According to the Sudanese president, the redline lies in negotiating on any basis other than the provisions already existing in the CPA.
“We will not seek any new thing unless we implement what has already been agreed,” he declared.
In early July, the Sudanese president disavowed a framework agreement signed by Nafei Ali Nafei, NCP deputy chairman and presidential assistant, on 28 June with the SPLM-N chairman Malik Agar in the Ethiopian capital Addis Ababa.
Addis Ababa deal, as it has become to be known, laid the foundation for new security arrangements in the two states and recognition of the SPLM-N as a legal political party in the north.
The Sudanese government later banned the SPLM-N, saying a political force should lay down arms before to be authorized as political party. Khartoum argues that the registered SPLM is no longer part of the current Sudan, since the independence of South Sudan.
Addressing the UN General Assembly (UNGA) on 23 September, South Sudan’s president Salva Kiir Mayardit called on the Sudanese government to seek a negotiated settlement to the crisis in the two states and reinstate commitment to Addis Ababa deal rejected by President Bashir.
Foreign conspiracy
In the same interview, the Sudanese president said that what was happening in Blue Nile and South Kordofan is a “conspiracy” to change the government in Sudan.

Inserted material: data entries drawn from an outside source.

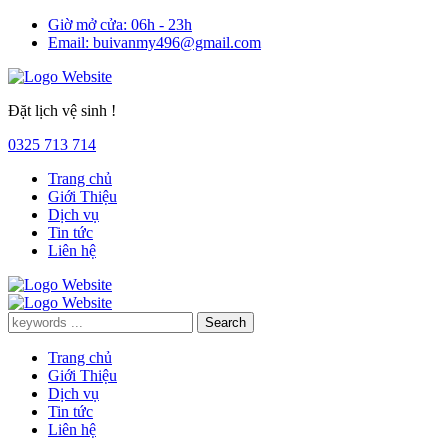
Giờ mở cửa:
06h - 23h
Email:
buivanmy496@gmail.com
Đặt lịch vệ sinh !
0325 713 714
Trang chủ
Giới Thiệu
Dịch vụ
Tin tức
Liên hệ
Trang chủ
Giới Thiệu
Dịch vụ
Tin tức
Liên hệ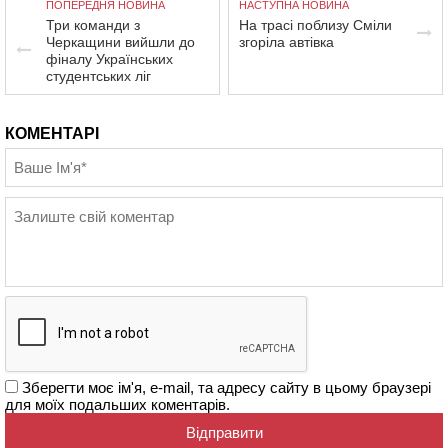
ПОПЕРЕДНЯ НОВИНА
НАСТУПНА НОВИНА
Три команди з
На трасі поблизу Сміли
Черкащини вийшли до
згоріла автівка
фіналу Українських
студентських ліг
КОМЕНТАРІ
Зберегти моє ім'я, e-mail, та адресу сайту в цьому браузері
для моїх подальших коментарів.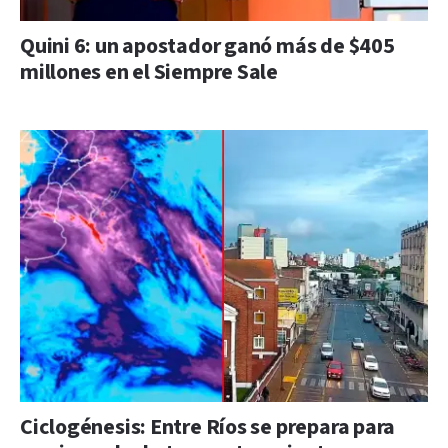
Quini 6: un apostador ganó más de $405
millones en el Siempre Sale
Ciclogénesis: Entre Ríos se prepara para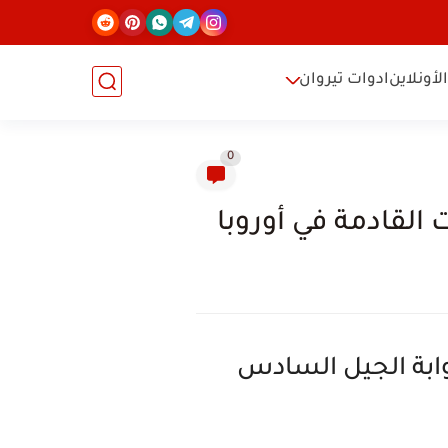
لأونلاين
ادوات تيروان
0
 فرنسا تقود أوروبا نحو المستقبل: مشروع 6G-MIRAI بوابة الجيل السادس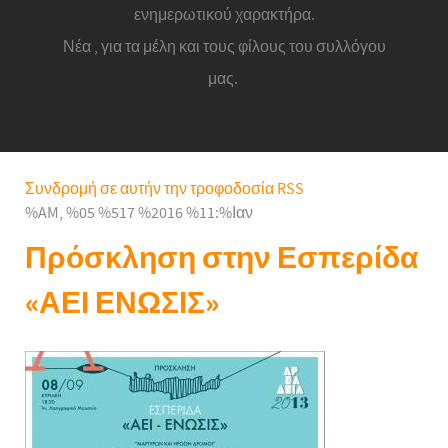
ενημερωτικού χαρακτήρα.
Νέα , για τα μέλη και τους φίλους του συλλόγου
μας.
Συνδρομή σε αυτήν την τροφοδοσία RSS
%AM, %05 %517 %2016 %11:%Ιαν
Πρόσκληση στην Εσπερίδα
«ΑΕΙ ΕΝΩΣΙΣ»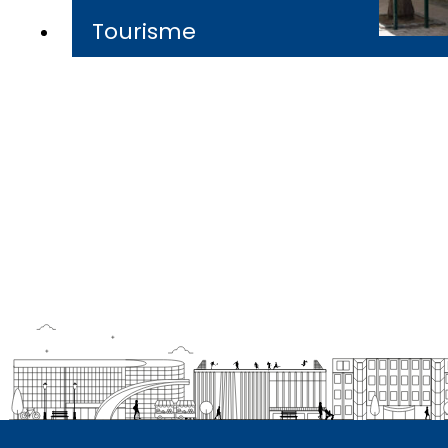
Tourisme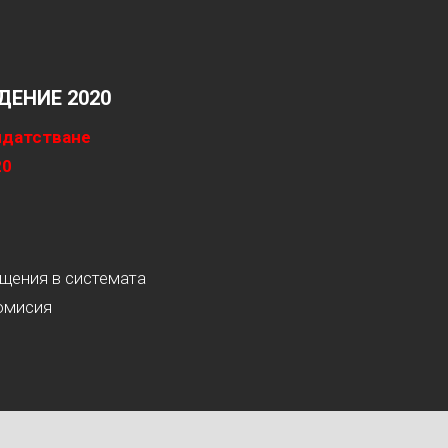
ЕНИЕ 2020
идатстване
20
ащения в системата
омисия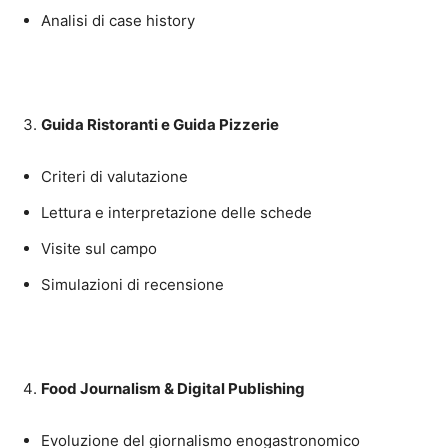
Analisi di case history
Guida Ristoranti e Guida Pizzerie
Criteri di valutazione
Lettura e interpretazione delle schede
Visite sul campo
Simulazioni di recensione
Food Journalism & Digital Publishing
Evoluzione del giornalismo enogastronomico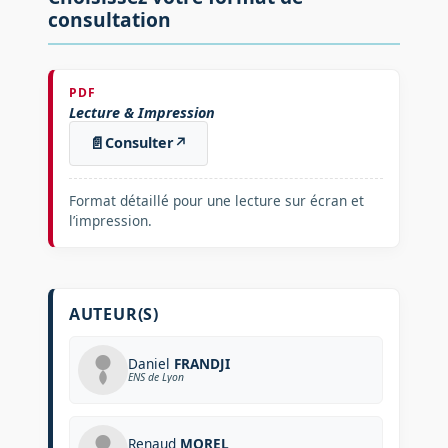
consultation
PDF
Lecture & Impression
📄
Consulter
↗
Format détaillé pour une lecture sur écran et
l’impression.
AUTEUR(S)
Daniel
FRANDJI
ENS de Lyon
Renaud
MOREL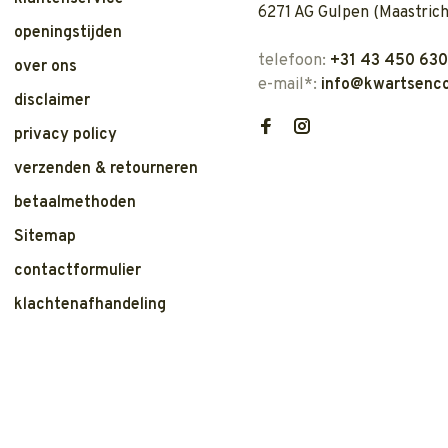
6271 AG Gulpen (Maastrich
openingstijden
telefoon:
+31 43 450 63
over ons
e-mail*:
info@kwartsenco
disclaimer
privacy policy
verzenden & retourneren
betaalmethoden
Sitemap
contactformulier
klachtenafhandeling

According to al-Bashir, it is now clear that the failure to implement the CPA’s security arrangements in South Kordofan and Blue Nile was premeditated in order to “create a nucleus” for rebellion in the country.
“We believe this is a foreign plot to change the government and we know who is standing behind it,” he said.
Earlier this month, the Sudanese government lodged a complaint to the UN Security Council accusing South Sudan of supporting the rebellion in South Kordofan and Blue Nile.
In his address to the UNGA, Salva Kiir reaffirmed the south’s denial to this charge, saying that his country fully adheres to respect for sovereignty and would not interfere in any domestic conflict in Sudan.